• _Brief_:
The data that follows is to be copied exactly, with each image removed.

• _Input records_:
-- Opening Marker --

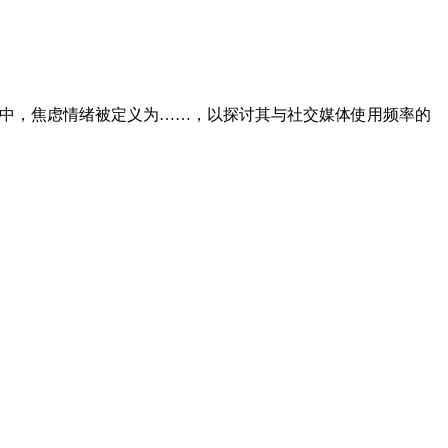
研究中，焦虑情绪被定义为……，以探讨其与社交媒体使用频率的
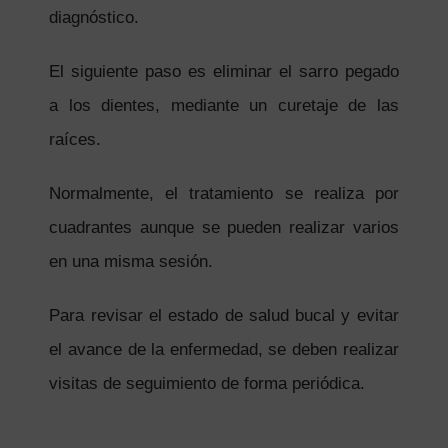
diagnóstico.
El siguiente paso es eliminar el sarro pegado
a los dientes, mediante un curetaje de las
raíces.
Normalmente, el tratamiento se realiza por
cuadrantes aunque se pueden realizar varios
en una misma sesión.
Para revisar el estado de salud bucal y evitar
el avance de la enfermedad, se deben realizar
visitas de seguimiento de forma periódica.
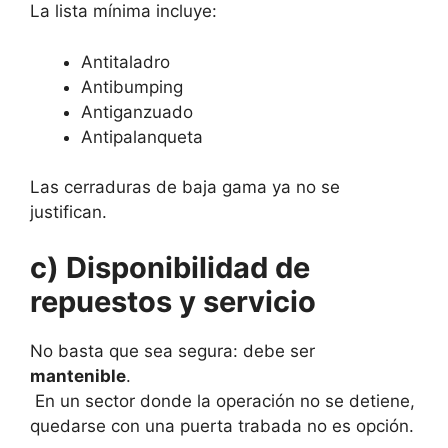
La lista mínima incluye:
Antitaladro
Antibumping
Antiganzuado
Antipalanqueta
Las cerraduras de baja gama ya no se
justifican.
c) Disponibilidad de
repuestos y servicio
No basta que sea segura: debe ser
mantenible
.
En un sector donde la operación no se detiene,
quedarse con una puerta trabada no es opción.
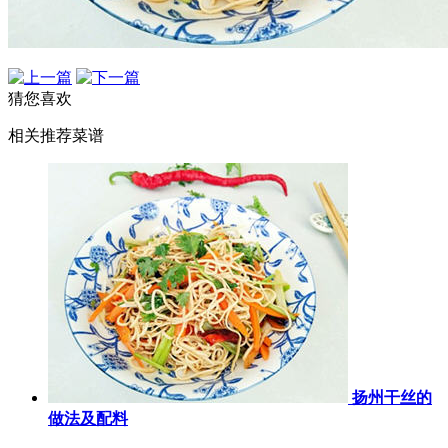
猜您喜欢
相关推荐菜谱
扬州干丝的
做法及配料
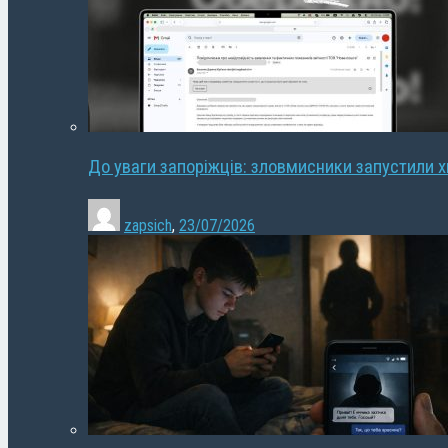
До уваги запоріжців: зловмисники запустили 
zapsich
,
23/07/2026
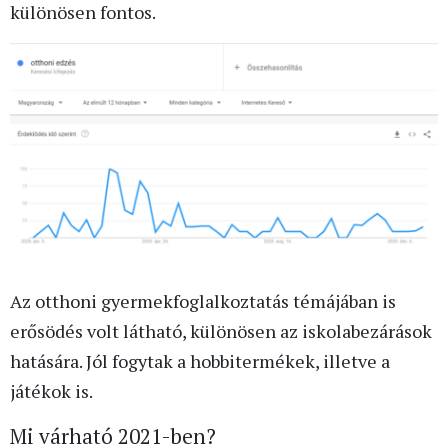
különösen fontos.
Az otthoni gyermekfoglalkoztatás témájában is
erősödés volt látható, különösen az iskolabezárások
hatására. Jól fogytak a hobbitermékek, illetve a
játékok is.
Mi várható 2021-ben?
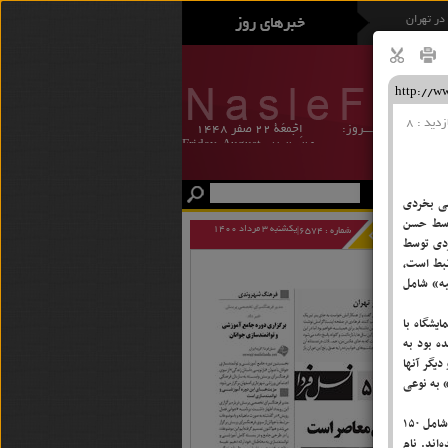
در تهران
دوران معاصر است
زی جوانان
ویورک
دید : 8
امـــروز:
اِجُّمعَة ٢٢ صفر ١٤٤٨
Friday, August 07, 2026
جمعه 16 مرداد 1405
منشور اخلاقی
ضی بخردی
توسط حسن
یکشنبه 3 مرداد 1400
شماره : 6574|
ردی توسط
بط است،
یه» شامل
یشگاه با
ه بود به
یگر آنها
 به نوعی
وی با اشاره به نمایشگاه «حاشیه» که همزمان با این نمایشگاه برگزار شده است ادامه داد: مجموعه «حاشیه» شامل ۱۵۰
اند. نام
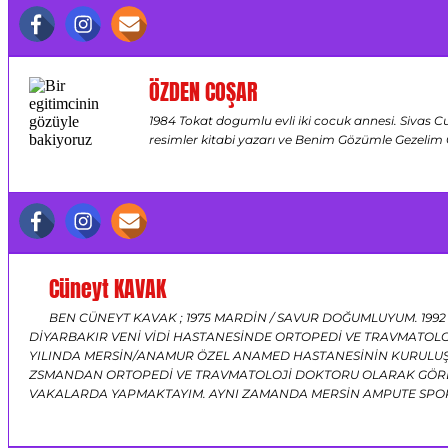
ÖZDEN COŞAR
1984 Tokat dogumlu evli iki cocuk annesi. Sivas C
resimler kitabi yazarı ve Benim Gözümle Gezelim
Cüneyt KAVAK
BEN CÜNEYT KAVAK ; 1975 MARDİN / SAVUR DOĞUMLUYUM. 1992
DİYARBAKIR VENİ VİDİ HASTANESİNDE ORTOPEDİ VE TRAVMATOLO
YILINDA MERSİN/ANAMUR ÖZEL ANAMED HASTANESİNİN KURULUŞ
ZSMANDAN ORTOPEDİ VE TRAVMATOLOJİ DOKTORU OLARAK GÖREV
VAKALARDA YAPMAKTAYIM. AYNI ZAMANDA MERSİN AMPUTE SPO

-- Closing Marker --

• _Written response_:
研究中，焦虑情绪被定义为……，以探讨其与社交媒体使用频率的
diagnóstico.
El siguiente paso es eliminar el sarro pegado
a los dientes, mediante un curetaje de las
raíces.
Normalmente, el tratamiento se realiza por
cuadrantes aunque se pueden realizar varios
en una misma sesión.
Para revisar el estado de salud bucal y evitar
el avance de la enfermedad, se deben realizar
visitas de seguimiento de forma periódica.
La lista mínima incluye:
Antitaladro
Antibumping
Antiganzuado
Antipalanqueta
Las cerraduras de baja gama ya no se
justifican.
c) Disponibilidad de
repuestos y servicio
No basta que sea segura: debe ser
mantenible
.
En un sector donde la operación no se detiene,
quedarse con una puerta trabada no es opción.
猜您喜欢
相关推荐菜谱
扬州干丝的
做法及配料
До уваги запоріжців: зловмисники запустили 
zapsich
,
23/07/2026
különösen fontos.
Az otthoni gyermekfoglalkoztatás témájában is
erősödés volt látható, különösen az iskolabezárások
hatására. Jól fogytak a hobbitermékek, illetve a
játékok is.
Mi várható 2021-ben?
در تهران
دوران معاصر است
زی جوانان
ویورک
دید : 8
امـــروز:
اِجُّمعَة ٢٢ صفر ١٤٤٨
Friday, August 07, 2026
جمعه 16 مرداد 1405
منشور اخلاقی
ضی بخردی
توسط حسن
یکشنبه 3 مرداد 1400
شماره : 6574|
ردی توسط
بط است،
یه» شامل
یشگاه با
ه بود به
یگر آنها
 به نوعی
وی با اشاره به نمایشگاه «حاشیه» که همزمان با این نمایشگاه برگزار شده است ادامه داد: مجموعه «حاشیه» شامل ۱۵۰
اند. نام
ÖZDEN COŞAR
1984 Tokat dogumlu evli iki cocuk annesi. Sivas C
resimler kitabi yazarı ve Benim Gözümle Gezelim
Cüneyt KAVAK
BEN CÜNEYT KAVAK ; 1975 MARDİN / SAVUR DOĞUMLUYUM. 1992
DİYARBAKIR VENİ VİDİ HASTANESİNDE ORTOPEDİ VE TRAVMATOLO
YILINDA MERSİN/ANAMUR ÖZEL ANAMED HASTANESİNİN KURULUŞ
ZSMANDAN ORTOPEDİ VE TRAVMATOLOJİ DOKTORU OLARAK GÖREV
VAKALARDA YAPMAKTAYIM. AYNI ZAMANDA MERSİN AMPUTE SPO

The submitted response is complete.